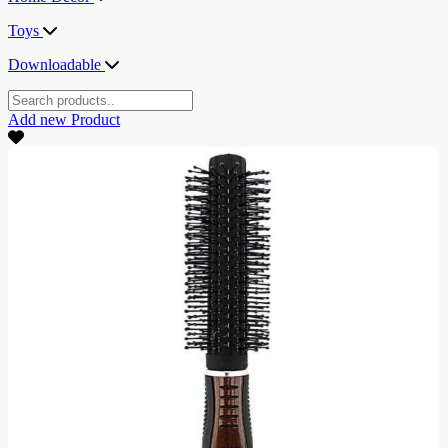
Toys
Downloadable
Add new
Product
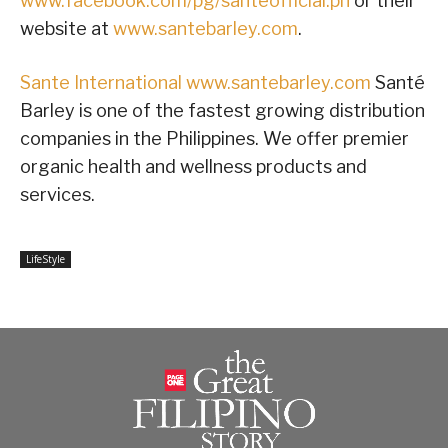
www.facebook.com/pg/santeofficial.ph
or their
website at
www.santebarley.com
.
Sante International
www.santebarley.com
Santé
Barley is one of the fastest growing distribution
companies in the Philippines. We offer premier
organic health and wellness products and
services.
LifeStyle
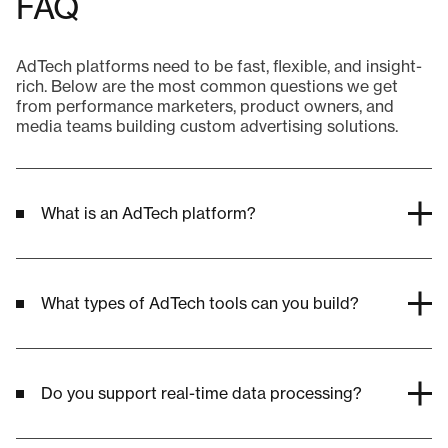
FAQ
AdTech platforms need to be fast, flexible, and insight-
rich. Below are the most common questions we get
from performance marketers, product owners, and
media teams building custom advertising solutions.
What is an AdTech platform?
What types of AdTech tools can you build?
Do you support real-time data processing?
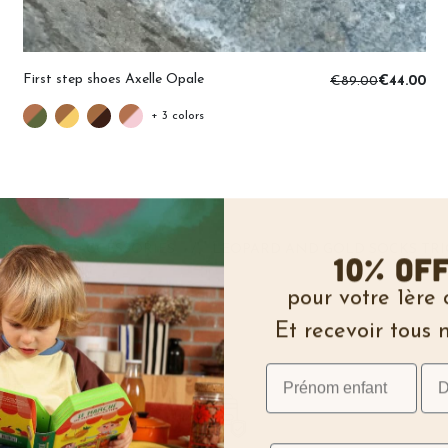
First step shoes Axelle Opale
€89.00
€44.00
+ 3 colors
STORE
ACCESSORIES
LEOPARD AND GOLD SOCKS TRI
/
/
10% of
pour votre 1èr
Et recevoir tous 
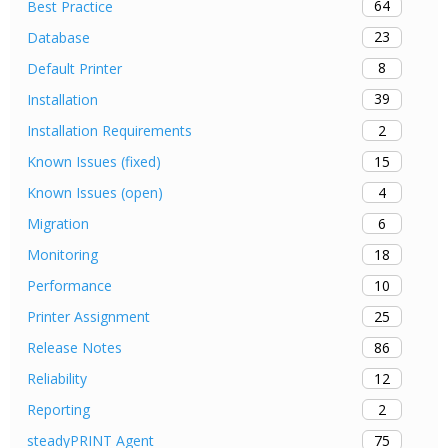
64
Best Practice
23
Database
8
Default Printer
39
Installation
2
Installation Requirements
15
Known Issues (fixed)
4
Known Issues (open)
6
Migration
18
Monitoring
10
Performance
25
Printer Assignment
86
Release Notes
12
Reliability
2
Reporting
75
steadyPRINT Agent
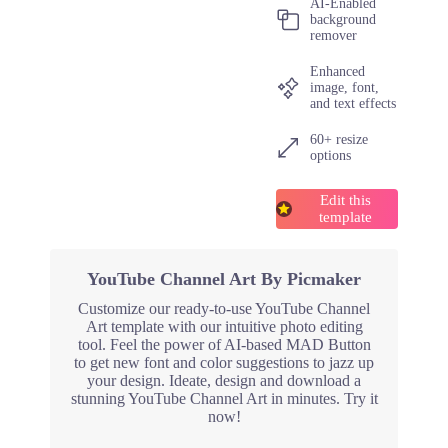
AI-Enabled
background
remover
Enhanced
image, font,
and text effects
60+ resize
options
Edit this
template
YouTube Channel Art By Picmaker
Customize our ready-to-use YouTube Channel
Art template with our intuitive photo editing
tool. Feel the power of AI-based MAD Button
to get new font and color suggestions to jazz up
your design. Ideate, design and download a
stunning YouTube Channel Art in minutes. Try it
now!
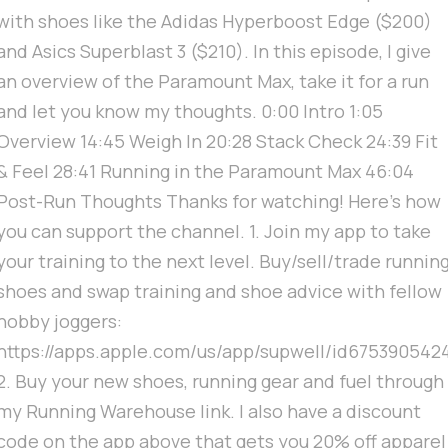
with shoes like the Adidas Hyperboost Edge ($200)
and Asics Superblast 3 ($210). In this episode, I give
an overview of the Paramount Max, take it for a run
and let you know my thoughts. 0:00 Intro 1:05
Overview 14:45 Weigh In 20:28 Stack Check 24:39 Fit
& Feel 28:41 Running in the Paramount Max 46:04
Post-Run Thoughts Thanks for watching! Here's how
you can support the channel. 1. Join my app to take
your training to the next level. Buy/sell/trade runnin
shoes and swap training and shoe advice with fellow
hobby joggers:
https://apps.apple.com/us/app/supwell/id675390542
2. Buy your new shoes, running gear and fuel through
my Running Warehouse link. I also have a discount
code on the app above that gets you 20% off apparel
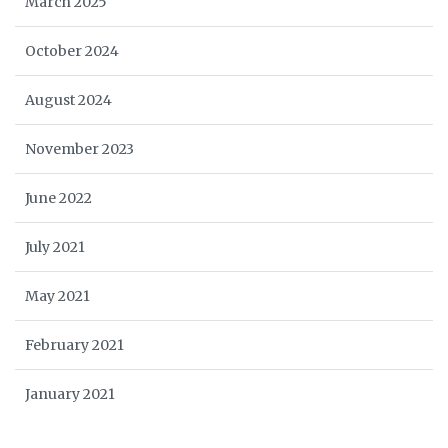
March 2025
October 2024
August 2024
November 2023
June 2022
July 2021
May 2021
February 2021
January 2021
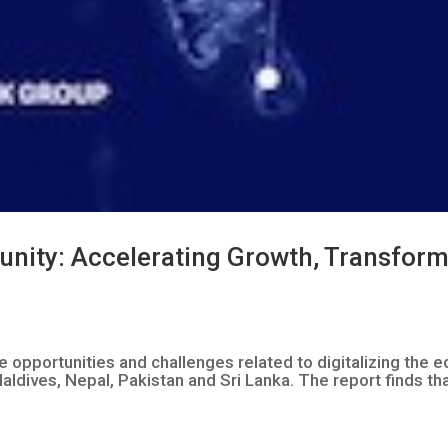
tunity: Accelerating Growth, Transfor
he opportunities and challenges related to digitalizing th
aldives, Nepal, Pakistan and Sri Lanka. The report finds tha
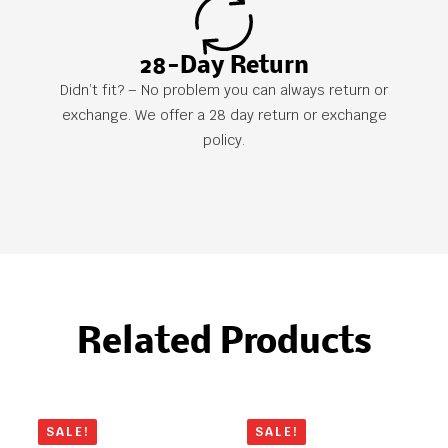
28-Day Return
Didn’t fit? – No problem you can always return or
exchange. We offer a 28 day return or exchange
policy.
Related Products
SALE!
SALE!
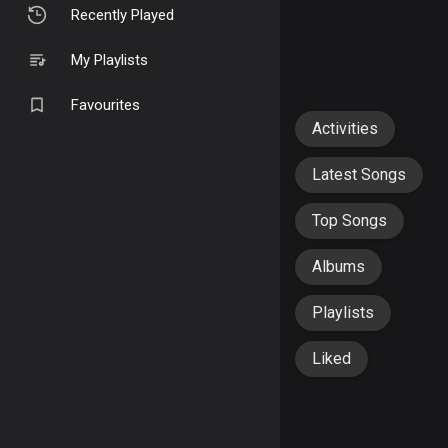
Recently Played
My Playlists
Favourites
Activities
Latest Songs
Top Songs
Albums
Playlists
Liked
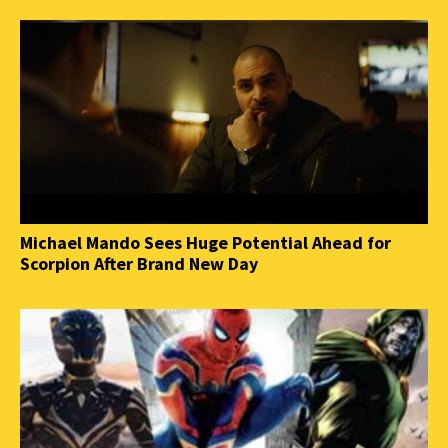
Michael Mando Sees Huge Potential Ahead for
Scorpion After Brand New Day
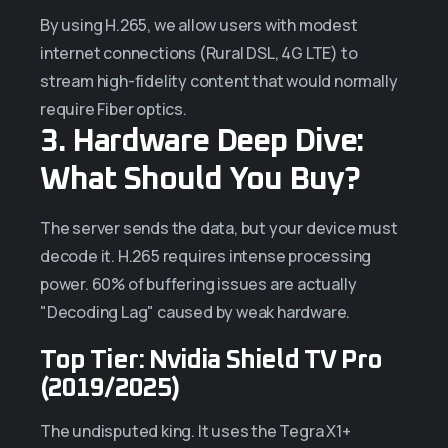
By using H.265, we allow users with modest
internet connections (Rural DSL, 4G LTE) to
stream high-fidelity content that would normally
require Fiber optics.
3. Hardware Deep Dive:
What Should You Buy?
The server sends the data, but your device must
decode it. H.265 requires intense processing
power. 60% of buffering issues are actually
"Decoding Lag" caused by weak hardware.
Top Tier: Nvidia Shield TV Pro
(2019/2025)
The undisputed king. It uses the Tegra X1+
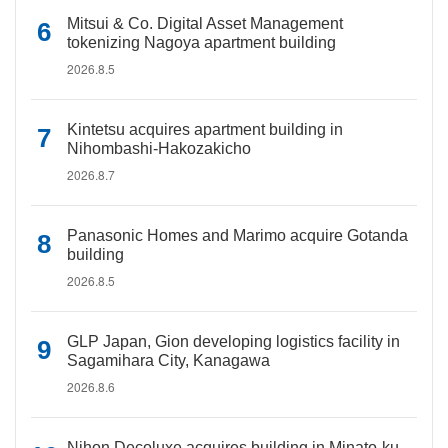
Mitsui & Co. Digital Asset Management
tokenizing Nagoya apartment building
2026.8.5
Kintetsu acquires apartment building in
Nihombashi-Hakozakicho
2026.8.7
Panasonic Homes and Marimo acquire Gotanda
building
2026.8.5
GLP Japan, Gion developing logistics facility in
Sagamihara City, Kanagawa
2026.8.6
Nihon Decoluxe acquires building in Minato-ku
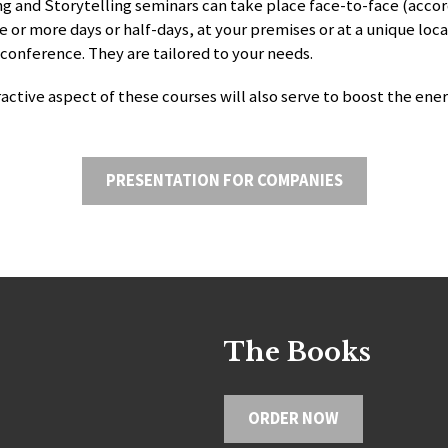
g and Storytelling seminars can take place face-to-face (acco
e or more days or half-days, at your premises or at a unique loca
 conference. They are tailored to your needs.
ractive aspect of these courses will also serve to boost the ener
PRESENTATION FOR COMPANIES
The Books
ORDER NOW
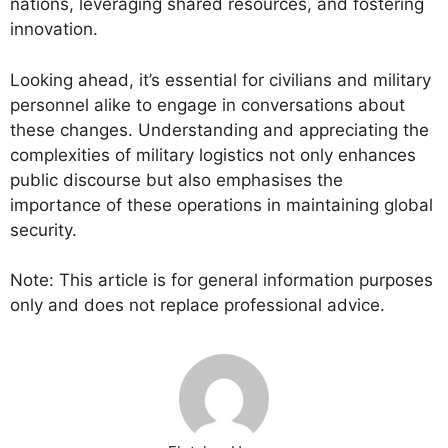
nations, leveraging shared resources, and fostering
innovation.
Looking ahead, it’s essential for civilians and military
personnel alike to engage in conversations about
these changes. Understanding and appreciating the
complexities of military logistics not only enhances
public discourse but also emphasises the
importance of these operations in maintaining global
security.
Note: This article is for general information purposes
only and does not replace professional advice.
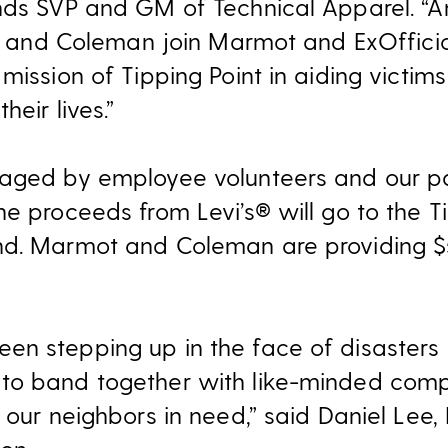
nds SVP and GM of Technical Apparel. “An
’s and Coleman join Marmot and ExOfficio 
mission of Tipping Point in aiding victims
heir lives.”
naged by employee volunteers and our pa
e proceeds from Levi’s® will go to the T
nd. Marmot and Coleman are providing $
n stepping up in the face of disasters f
to band together with like-minded com
 our neighbors in need,” said Daniel Lee, 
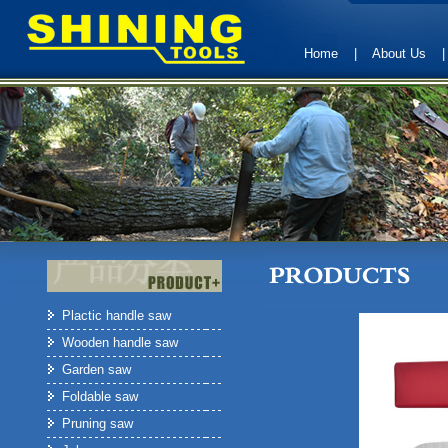
Home
|
About Us
Plactic handle saw
Wooden handle saw
Garden saw
Foldable saw
Pruning saw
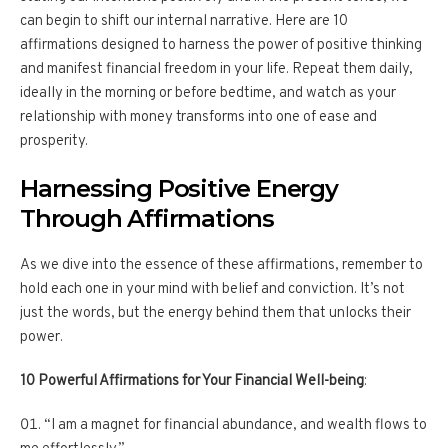
can begin to shift our internal narrative. Here are 10
affirmations designed to harness the power of positive thinking
and manifest financial freedom in your life. Repeat them daily,
ideally in the morning or before bedtime, and watch as your
relationship with money transforms into one of ease and
prosperity.
Harnessing Positive Energy
Through Affirmations
As we dive into the essence of these affirmations, remember to
hold each one in your mind with belief and conviction. It’s not
just the words, but the energy behind them that unlocks their
power.
10 Powerful Affirmations for Your Financial Well-being
:
“I am a magnet for financial abundance, and wealth flows to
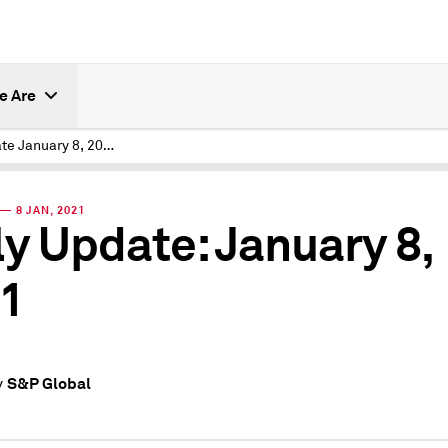
e Are
Daily Update January 8, 2021
— 8 JAN, 2021
ly Update: January 8,
1
S&P Global
y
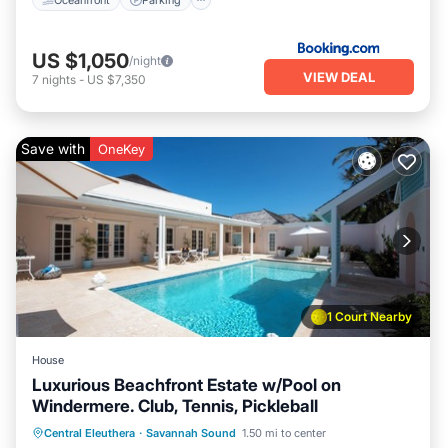
US $1,050
/night
VIEW DEAL
7
nights
-
US $7,350
Save with
OneKey
1 Court Nearby
House
Luxurious Beachfront Estate w/Pool on
Windermere. Club, Tennis, Pickleball
Private Pool
Parking
Pool
Central Eleuthera
·
Savannah Sound
1.50 mi to center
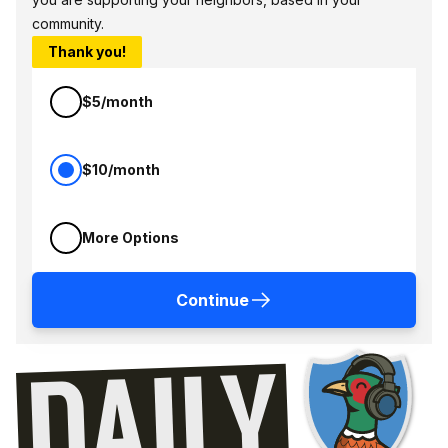
community.
Thank you!
$5/month
$10/month
More Options
Continue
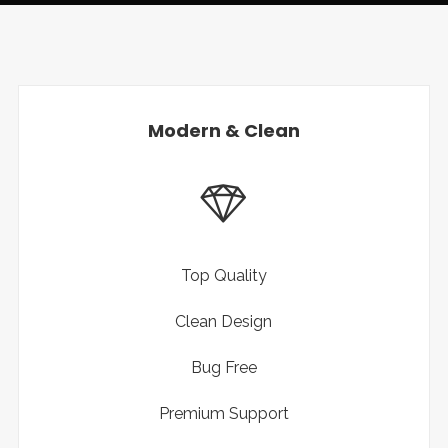
Modern & Clean
Top Quality
Clean Design
Bug Free
Premium Support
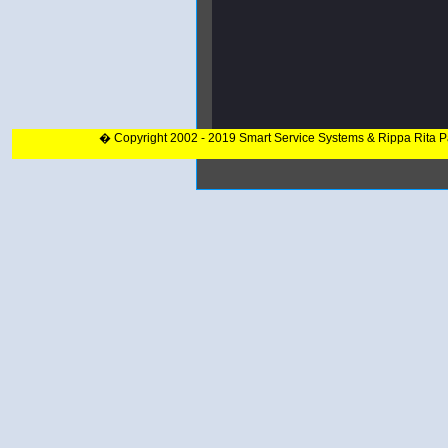
� Copyright 2002 - 2019 Smart Service Systems & Rippa Rita 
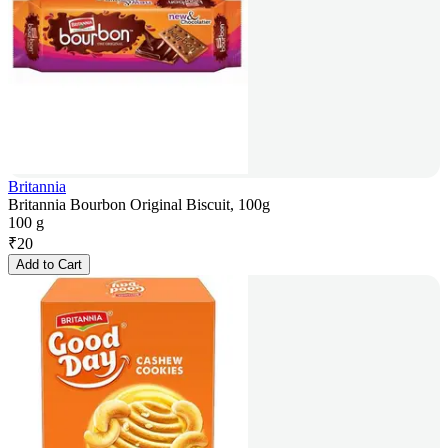
Britannia
Britannia Bourbon Original Biscuit, 100g
100 g
₹
20
Add to Cart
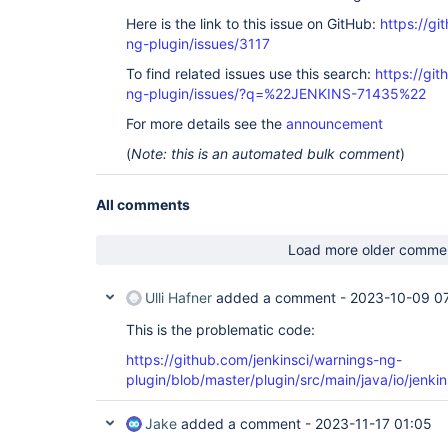
Here is the link to this issue on GitHub:
https://gi
ng-plugin/issues/3117
To find related issues use this search:
https://gi
ng-plugin/issues/?q=%22JENKINS-71435%22
For more details see the
announcement
(
Note: this is an automated bulk comment
)
All comments
Load more older comme
Ulli Hafner
added a comment -
2023-10-09 0
This is the problematic code:
https://github.com/jenkinsci/warnings-ng-
plugin/blob/master/plugin/src/main/java/io/jenk
Jake
added a comment -
2023-11-17 01:05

▶ _What you have to do_
The response must restate each line of the material above exactly and contain no images.

▶ _Worked solution_
Toys
Downloadable
Add new
Product
www.facebook.com/pg/santeofficial.ph
or their
website at
www.santebarley.com
.
Sante International
www.santebarley.com
Santé
Barley is one of the fastest growing distribution
companies in the Philippines. We offer premier
organic health and wellness products and
services.
LifeStyle
FAQ
AdTech platforms need to be fast, flexible, and insight-
rich. Below are the most common questions we get
from performance marketers, product owners, and
media teams building custom advertising solutions.
What is an AdTech platform?
What types of AdTech tools can you build?
Do you support real-time data processing?
First step shoes Axelle Opale
€89.00
€44.00
+ 3 colors
STORE
ACCESSORIES
LEOPARD AND GOLD SOCKS TRI
/
/
10% of
pour votre 1èr
Et recevoir tous 
64
Best Practice
23
Database
8
Default Printer
39
Installation
2
Installation Requirements
15
Known Issues (fixed)
4
Known Issues (open)
6
Migration
18
Monitoring
10
Performance
25
Printer Assignment
86
Release Notes
12
Reliability
2
Reporting
75
steadyPRINT Agent
AI-Enabled
background
remover
Enhanced
image, font,
and text effects
60+ resize
options
Edit this
template
YouTube Channel Art By Picmaker
Customize our ready-to-use YouTube Channel
Art template with our intuitive photo editing
tool. Feel the power of AI-based MAD Button
to get new font and color suggestions to jazz up
your design. Ideate, design and download a
stunning YouTube Channel Art in minutes. Try it
now!
with shoes like the Adidas Hyperboost Edge ($200)
and Asics Superblast 3 ($210). In this episode, I give
an overview of the Paramount Max, take it for a run
and let you know my thoughts. 0:00 Intro 1:05
Overview 14:45 Weigh In 20:28 Stack Check 24:39 Fit
& Feel 28:41 Running in the Paramount Max 46:04
Post-Run Thoughts Thanks for watching! Here's how
you can support the channel. 1. Join my app to take
your training to the next level. Buy/sell/trade runnin
shoes and swap training and shoe advice with fellow
hobby joggers:
https://apps.apple.com/us/app/supwell/id675390542
2. Buy your new shoes, running gear and fuel through
my Running Warehouse link. I also have a discount
code on the app above that gets you 20% off apparel
March 2025
October 2024
August 2024
November 2023
June 2022
July 2021
May 2021
February 2021
January 2021
tunity: Accelerating Growth, Transfor
he opportunities and challenges related to digitalizing th
aldives, Nepal, Pakistan and Sri Lanka. The report finds tha
28-Day Return
Didn’t fit? – No problem you can always return or
exchange. We offer a 28 day return or exchange
policy.
Related Products
SALE!
SALE!
Recently Played
My Playlists
Favourites
Activities
Latest Songs
Top Songs
Albums
Playlists
Liked
Michael Mando Sees Huge Potential Ahead for
Scorpion After Brand New Day
By using H.265, we allow users with modest
internet connections (Rural DSL, 4G LTE) to
stream high-fidelity content that would normally
require Fiber optics.
3. Hardware Deep Dive:
What Should You Buy?
The server sends the data, but your device must
decode it. H.265 requires intense processing
power. 60% of buffering issues are actually
"Decoding Lag" caused by weak hardware.
Top Tier: Nvidia Shield TV Pro
(2019/2025)
The undisputed king. It uses the Tegra X1+
Mitsui & Co. Digital Asset Management
tokenizing Nagoya apartment building
2026.8.5
Kintetsu acquires apartment building in
Nihombashi-Hakozakicho
2026.8.7
Panasonic Homes and Marimo acquire Gotanda
building
2026.8.5
GLP Japan, Gion developing logistics facility in
Sagamihara City, Kanagawa
2026.8.6
Nihon Decoluxe acquires building in Minato-ku
g and Storytelling seminars can take place face-to-face (acco
e or more days or half-days, at your premises or at a unique loca
 conference. They are tailored to your needs.
ractive aspect of these courses will also serve to boost the ener
PRESENTATION FOR COMPANIES
The Books
ORDER NOW
nations, leveraging shared resources, and fostering
innovation.
Looking ahead, it’s essential for civilians and military
personnel alike to engage in conversations about
these changes. Understanding and appreciating the
complexities of military logistics not only enhances
public discourse but also emphasises the
importance of these operations in maintaining global
security.
Note: This article is for general information purposes
only and does not replace professional advice.
nds SVP and GM of Technical Apparel. “An
’s and Coleman join Marmot and ExOfficio 
mission of Tipping Point in aiding victims
heir lives.”
naged by employee volunteers and our pa
e proceeds from Levi’s® will go to the T
nd. Marmot and Coleman are providing $
n stepping up in the face of disasters f
to band together with like-minded com
 our neighbors in need,” said Daniel Lee, 
Home
|
About Us
Plactic handle saw
Wooden handle saw
Garden saw
Foldable saw
Pruning saw
can begin to shift our internal narrative. Here are 10
affirmations designed to harness the power of positive thinking
and manifest financial freedom in your life. Repeat them daily,
ideally in the morning or before bedtime, and watch as your
relationship with money transforms into one of ease and
prosperity.
Harnessing Positive Energy
Through Affirmations
As we dive into the essence of these affirmations, remember to
hold each one in your mind with belief and conviction. It’s not
just the words, but the energy behind them that unlocks their
power.
10 Powerful Affirmations for Your Financial Well-being
:
“I am a magnet for financial abundance, and wealth flows to
e Are
Daily Update January 8, 2021
— 8 JAN, 2021
ly Update: January 8,
1
S&P Global
y
US $1,050
/night
VIEW DEAL
7
nights
-
US $7,350
Save with
OneKey
1 Court Nearby
House
Luxurious Beachfront Estate w/Pool on
Windermere. Club, Tennis, Pickleball
Private Pool
Parking
Pool
Central Eleuthera
·
Savannah Sound
1.50 mi to center
community.
Thank you!
$5/month
$10/month
More Options
Continue
Modern & Clean
Top Quality
Clean Design
Bug Free
Premium Support
� Copyright 2002 - 2019 Smart Service Systems & Rippa Rita 
Britannia
Britannia Bourbon Original Biscuit, 100g
100 g
₹
20
Add to Cart
Here is the link to this issue on GitHub:
https://gi
ng-plugin/issues/3117
To find related issues use this search:
https://gi
ng-plugin/issues/?q=%22JENKINS-71435%22
For more details see the
announcement
(
Note: this is an automated bulk comment
)
All comments
Load more older comme
Ulli Hafner
added a comment -
2023-10-09 0
This is the problematic code:
https://github.com/jenkinsci/warnings-ng-
plugin/blob/master/plugin/src/main/java/io/jenk
Jake
added a comment -
2023-11-17 01:05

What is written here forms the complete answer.